NETTALI.COM - Le secrétaire général du Cadre unitaire syndical des enseignants du moyen secondaire (Cusems) Abdoulaye Ndoye, explique, dans cet entretien, l’impératif, pour le gouvernement, de s’engager par rapport aux vieilles revendications qu’il a formulées et sur la signature du protocole d’accord du 30 avril 2018. Faute de quoi, un préavis de grève sera déposé.
Comment appréciez-vous la rentrée scolaire 2019-2020 ?

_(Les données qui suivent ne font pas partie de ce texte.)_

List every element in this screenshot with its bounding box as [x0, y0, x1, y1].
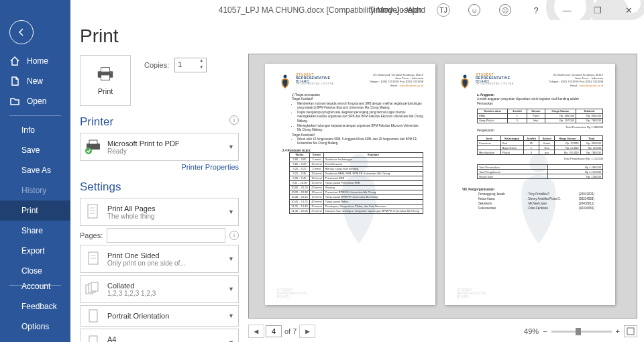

Le Cadre unitaire syndical des enseignants du moyen secondaire a toujours tiré la sonnette d’alarme. Nous avons toujours alerté les autorités, leur disant que nous sortons d’une année scolaire sans perturbation majeure, mais que c’est une accalmie très précaire. Les enseignants ont fait preuve de patriotisme, il n’y a pas eu de perturbations. Maintenant, en ce qui concerne les revendications, on a noté un faible niveau de matérialisation du protocole d’accord en date du 30 avril 2018. Si nous prenons la question du système de rémunération des agents de l’Etat, l’étude a été réalisée par un cabinet qui a montré qu’il y a des disparités dans le traitement salarial des agents de l’Etat. Et qu’il y a un système indemnitaire inadéquat et inéquitable. Cela date de 2004, parce qu’à partir de 2004, on a constaté une déliquescence du système de rémunération. L’étude a proposé un système de rémunération équitable, rénovée, juste. On a partagé l’étude, il y a eu des séminaires qui se sont tenus et le président Macky Sall avait dit lui-même qu’en plus de ces études, il allait commanditer une autre étude qui sera réalisée par l’Inspection générale d’Etat afin de corriger les disparités et les iniquités révélées par l’étude. Or, cette revendication est centrale et essentielle pour le Cusems et les enseignants. Et on a dit que le Sénégal ne peut pas faire moins que le Burkina Faso en la matière, pays qui, dans les mêmes conditions, a organisé une conférence sur la question et des recommandations ont été faites par le président de la République de ce pays qui s’est engagé à les appliquer. Aujourd’hui, c’est une question qui concerne tous les agents de la Fonction publique. Trois cent sept milliards de francs Cfa pour l’achat de véhicules, 18 milliards pour le téléphone, cela veut dire qu’il n’y a pas une rationalisation de nos maigres ressources. Cela pose aussi la question du financement de l’école qui doit être un financement endogène, du fait que l’école est un domaine de souveraineté nationale. Aujourd’hui, on ne parle plus d’école, on parle d’industrie du capital humain.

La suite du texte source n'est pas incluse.